SDTM and CDASH: Why You Need Both

CDASH and SDTM are each optimized for different purposes, and the philosophy behind each drives the design. SDTM represents cleaned, final CRF data organized in a predictable format that facilitates data transmission, review and reuse. CDASH collects the data in a user-friendly, EDC/CRF-friendly way that maximizes data quality and flows smoothly into SDTM. While most of the data is the same in both standards, each standard is designed for different purposes; therefore, differences do exist, both in philosophy and implementation.

Missing Data

Take missing data, for example. SDTM assumes the data is clean. Missing data is assumed to be verified; therefore, no placeholders appear in the datasets. This means that, if a subject had no adverse events (AEs) in the study, they will not be represented in the AE dataset. With CDASH, conversely, absence of evidence is not evidence of absence. No AE data received for a subject does not mean the subject experienced no AEs. It only means that no AE data was received, which must be verified. This is why CDASH includes indicator questions such as “Were any adverse events experienced?”

CDASH - Absence of evidence is not evidence of absence; must check that missing data is missing:

SDTM - Show me the data, not lack of data

Rationale

  • SDTM assumes that if there is no record then nothing happened. This only works if no record was checked in data capture, which requires a question and record (e.g., Were there any AEs?)

Non-Standard Variables

Non-standard variables are another example. Every study includes questions that are not defined by CDASH. In SDTM, these questions go into a separate dataset and are linked to their “parent” data via a third dataset called RELREC. Consequently, extra variables can be stored predictably without changing the “parent” dataset design. In data capture, this set up is often clumsy, separating closely related variables onto different CRFs/screens. Instead, CDASH lets non-standard variables exist on the same record as the rest of the “parent” data, and RELREC is not used.

The following examples illustrate additional philosophical differences between CDASH and SDTM:

Human vs Machine Readable Data

SDTM

Machine-readable: Dates/Times: ISO 8601, 1 variable, YYYY-MM-DDThh:mm:ss Duration: P1M3D

CDASH

Human-readable: Dates/Times: 2 or more variables, DD- MM-YYYY, HH:MM:SS Duration: 1 month, 3 days

Rationale

  • SDTM machine-readable formats for variables, such as dates, are good for data reusability, but are not user-friendly for data capture.
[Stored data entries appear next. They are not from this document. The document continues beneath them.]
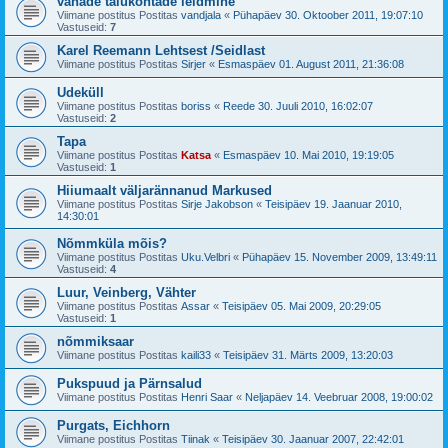
vanade talukohtade leidmine
Viimane postitus Postitas
vandjala
«
Pühapäev 30. Oktoober 2011, 19:07:10
Vastuseid:
7
Karel Reemann Lehtsest /Seidlast
Viimane postitus Postitas
Sirjer
«
Esmaspäev 01. August 2011, 21:36:08
Udeküll
Viimane postitus Postitas
boriss
«
Reede 30. Juuli 2010, 16:02:07
Vastuseid:
2
Tapa
Viimane postitus Postitas
Katsa
«
Esmaspäev 10. Mai 2010, 19:19:05
Vastuseid:
1
Hiiumaalt väljarännanud Markused
Viimane postitus Postitas
Sirje Jakobson
«
Teisipäev 19. Jaanuar 2010,
14:30:01
Nõmmküla mõis?
Viimane postitus Postitas
Uku.Velbri
«
Pühapäev 15. November 2009, 13:49:11
Vastuseid:
4
Luur, Veinberg, Vähter
Viimane postitus Postitas
Assar
«
Teisipäev 05. Mai 2009, 20:29:05
Vastuseid:
1
nõmmiksaar
Viimane postitus Postitas
kaili33
«
Teisipäev 31. Märts 2009, 13:20:03
Pukspuud ja Pärnsalud
Viimane postitus Postitas
Henri Saar
«
Neljapäev 14. Veebruar 2008, 19:00:02
Purgats, Eichhorn
Viimane postitus Postitas
Tiinak
«
Teisipäev 30. Jaanuar 2007, 22:42:01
There is more chance for error when people record data in unfamiliar formats.

Data Organization

Each CRF should include the data that make sense to collect together. CDASH allows us to put variables for more than one domain on a CRF provided that standard variable names are used, and that, in the end, the data appear in the right domains. In SDTM, data MUST appear only in the correct domain.

CDASH – Data on each CRF is driven by what is captured together, not necessarily by domain.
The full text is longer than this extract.